Despite “enormous ongoing challenges” faced by the industry as a result of the pandemic, 37 Irish and international film, television and animation projects have gone into production in the Republic in the first half of this year.

The State development agency said the industry was now addressing a backlog in production created by the 2020 set closures and delays to the start of planned projects.

Early estimates indicate the sector’s economic contribution reached €289 million from January to June.
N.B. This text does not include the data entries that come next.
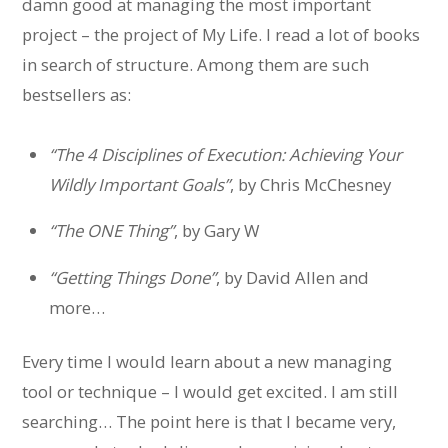
damn good at managing the most important
project – the project of My Life. I read a lot of books
in search of structure. Among them are such
bestsellers as:
“The 4 Disciplines of Execution: Achieving Your
Wildly Important Goals”
, by Chris McChesney
“The ONE Thing”
, by Gary W
“Getting Things Done”
, by David Allen and
more…
Every time I would learn about a new managing
tool or technique – I would get excited. I am still
searching… The point here is that I became very,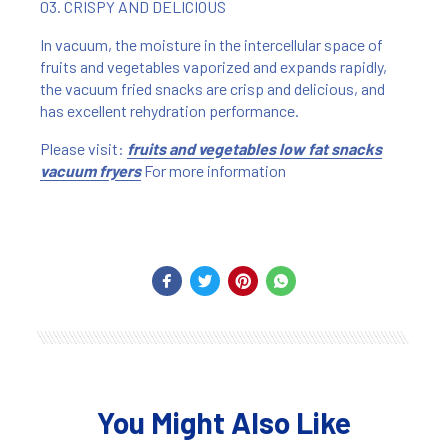
03. CRISPY AND DELICIOUS
In vacuum, the moisture in the intercellular space of
fruits and vegetables vaporized and expands rapidly,
the vacuum fried snacks are crisp and delicious, and
has excellent rehydration performance.
Please visit:
fruits and vegetables low fat snacks
vacuum fryers
For more information
You Might Also Like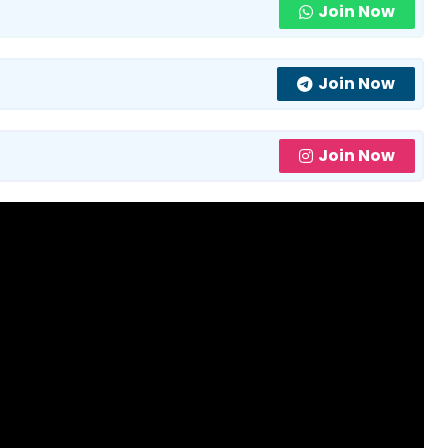
Join Now
Join Now
Join Now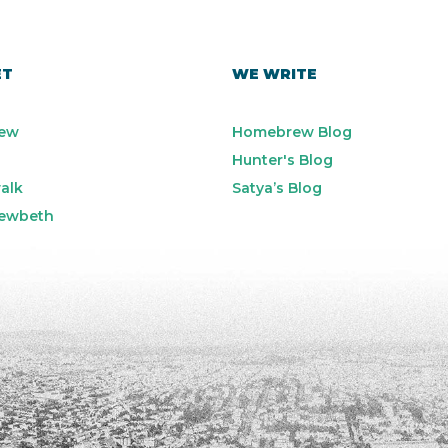
ET
WE WRITE
ew
Homebrew Blog
Hunter's Blog
alk
Satya’s Blog
ewbeth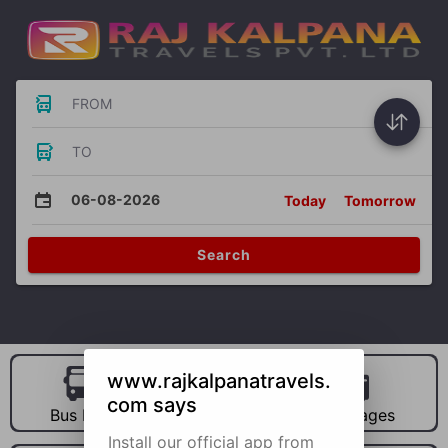
FROM
TO
06-08-2026
Today
Tomorrow
Search
www.rajkalpanatravels.
com says
Bus Hire
Car Hire
Packages
Install our official app from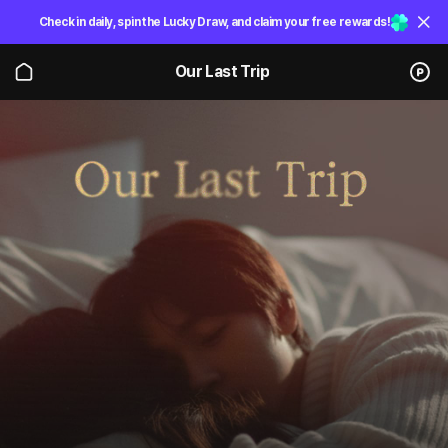
Check in daily, spin the Lucky Draw, and claim your free rewards!
Our Last Trip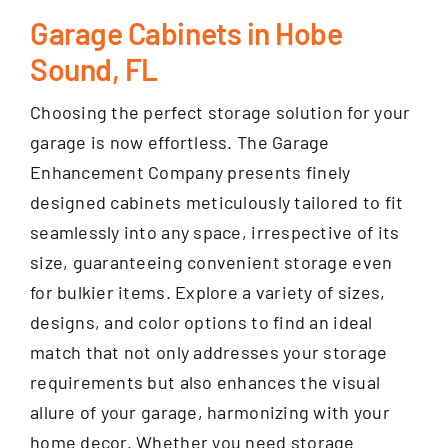
Garage Cabinets in Hobe
Sound, FL
Choosing the perfect storage solution for your
garage is now effortless. The Garage
Enhancement Company presents finely
designed cabinets meticulously tailored to fit
seamlessly into any space, irrespective of its
size, guaranteeing convenient storage even
for bulkier items. Explore a variety of sizes,
designs, and color options to find an ideal
match that not only addresses your storage
requirements but also enhances the visual
allure of your garage, harmonizing with your
home decor. Whether you need storage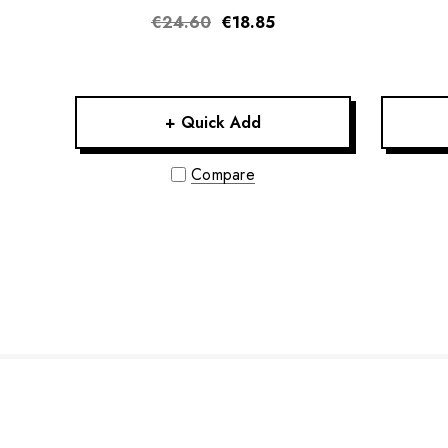
€24.60
€18.85
+ Quick Add
Compare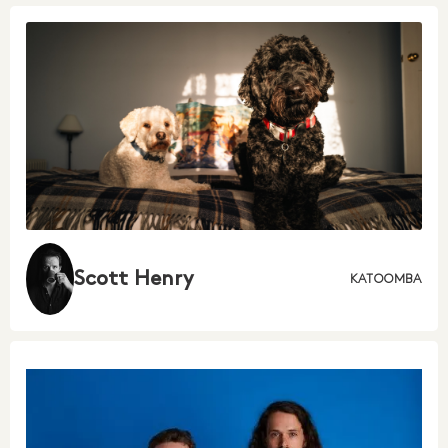
Scott Henry
KATOOMBA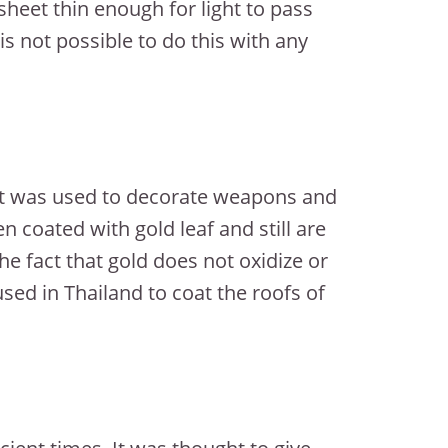
heet thin enough for light to pass
s not possible to do this with any
 it was used to decorate weapons and
n coated with gold leaf and still are
he fact that gold does not oxidize or
used in Thailand to coat the roofs of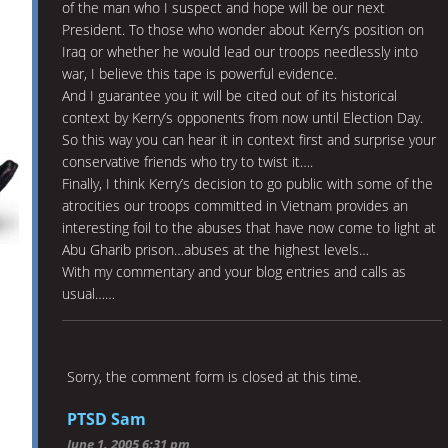
of the man who I suspect and hope will be our next
President. To those who wonder about Kerry’s position on
Iraq or whether he would lead our troops needlessly into
war, I believe this tape is powerful evidence.
And I guarantee you it will be cited out of its historical
context by Kerry’s opponents from now until Election Day.
So this way you can hear it in context first and surprise your
conservative friends who try to twist it….
Finally, I think Kerry’s decision to go public with some of the
atrocities our troops committed in Vietnam provides an
interesting foil to the abuses that have now come to light at
Abu Gharib prison…abuses at the highest levels…
With my commentary and your blog entries and calls as
usual……
Sorry, the comment form is closed at this time.
PTSD Sam
June 1, 2005 6:31 pm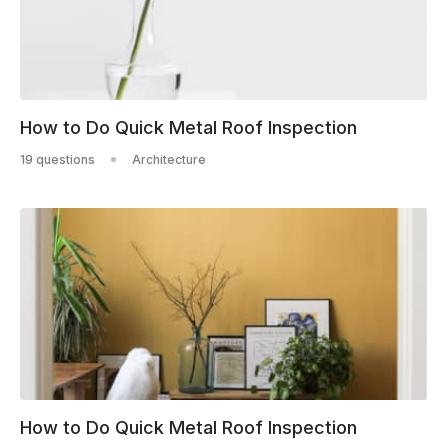
How to Do Quick Metal Roof Inspection
19 questions
Architecture
How to Do Quick Metal Roof Inspection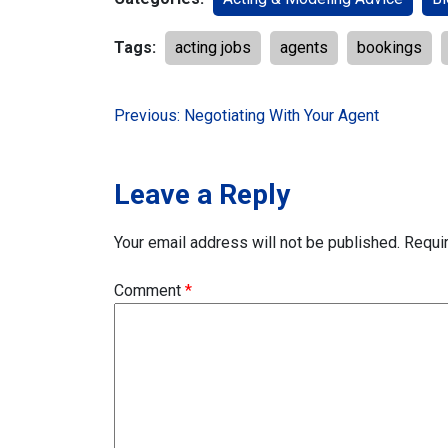
Tags:
acting jobs
agents
bookings
Post
Previous:
Negotiating With Your Agent
navigation
Leave a Reply
Your email address will not be published.
Requi
Comment
*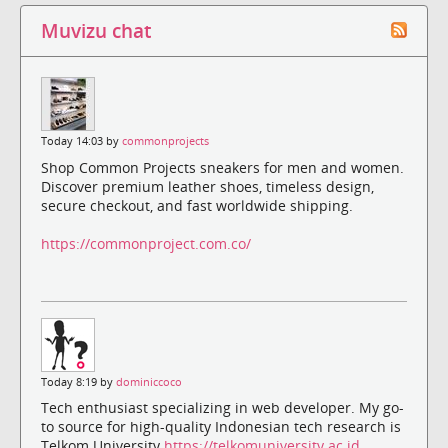
Muvizu chat
Today 14:03 by
commonprojects
Shop Common Projects sneakers for men and women.
Discover premium leather shoes, timeless design,
secure checkout, and fast worldwide shipping.
https://commonproject.com.co/
Today 8:19 by
dominiccoco
Tech enthusiast specializing in web developer. My go-
to source for high-quality Indonesian tech research is
Telkom University
https://telkomuniversity.ac.id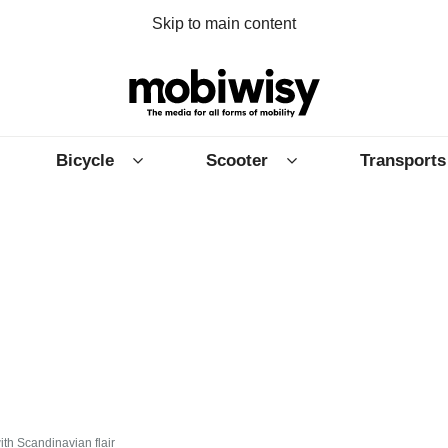
Skip to main content
Bicycle
Scooter
Transports
ith Scandinavian flair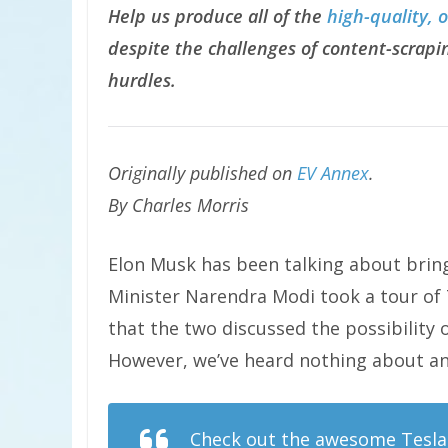
Help us produce all of the
high-quality, 
despite the challenges of content-scrapin
hurdles.
Originally published on
EV Annex
.
By
Charles Morris
Elon Musk has been talking about bring
Minister Narendra Modi took a tour of 
that the two discussed the possibility
However, we’ve heard nothing about any
Check out the awesome Tesla 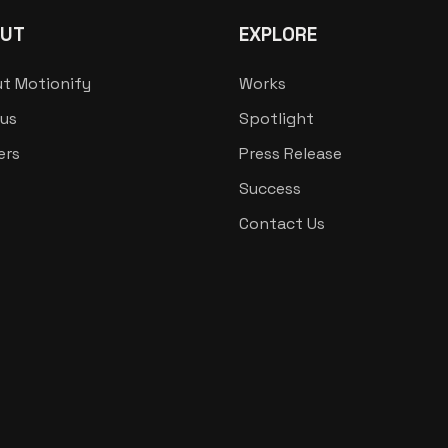
UT
EXPLORE
t Motionify
Works
us
Spotlight
ers
Press Release
Success
Contact Us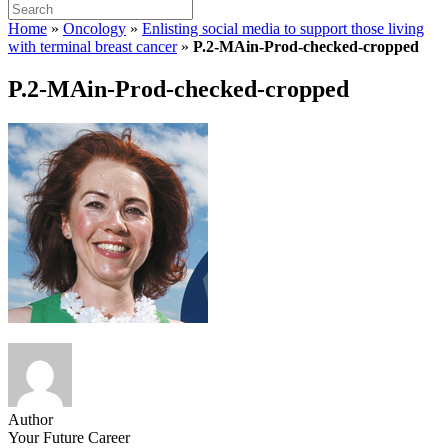
Home
»
Oncology
»
Enlisting social media to support those living
with terminal breast cancer
»
P.2-MAin-Prod-checked-cropped
P.2-MAin-Prod-checked-cropped
Author
Your Future Career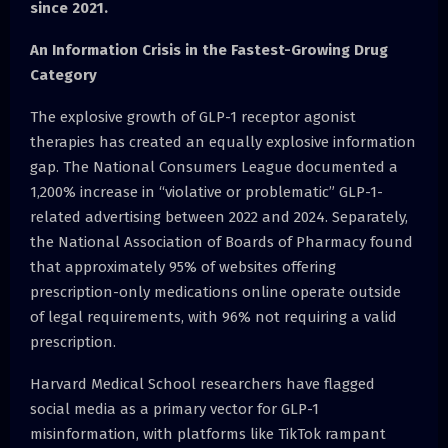
since 2021.
An Information Crisis in the Fastest-Growing Drug
Category
The explosive growth of GLP-1 receptor agonist
therapies has created an equally explosive information
gap. The National Consumers League documented a
1,200% increase in “violative or problematic” GLP-1-
related advertising between 2022 and 2024. Separately,
the National Association of Boards of Pharmacy found
that approximately 95% of websites offering
prescription-only medications online operate outside
of legal requirements, with 96% not requiring a valid
prescription.
Harvard Medical School researchers have flagged
social media as a primary vector for GLP-1
misinformation, with platforms like TikTok rampant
That compares with a record contribution of €357.6 million for all of 2019.

The update came as Minister for Culture Catherine Martin and Screen Ireland chief executive Désirée Finnegan visited Disenchanted’s production space at the RDS in Dublin on Thursday.

More than 1,000 people, including extras, have recently been employed on the Disney film, a sequel to the 2007 musical fantasy comedy Enchanted, with the makers transforming Enniskerry, Co Wicklow, into a Disney “wonderland”.

Captivated public

“The filming has clearly captivated the public over the last number of weeks, and I am confident that the high number of domestic tourists visiting the set is just the start of the positive and long-lasting impact that the filming will have on the town of Enniskerry,” Ms Martin said.

“It is encouraging to see and know that the majority of people employed on this fantastic production are Irish.”

The Minister added that the Government would ensure the Republic “continues to maintain and grow its foothold in the sector” by supporting both home-grown talent and attracting international productions such as Disenchanted.

Screen Ireland has launched 20 separate funding measures in direct response to the impact of Covid-19, which it said would not have been possible without stimulus funds provided by the Minister.

Ms Finnegan said the Irish industry had “demonstrated its resilience and a commitment to the highest standards of health-and-safety protocols” during its recent recovery and was responding to high global demand for content.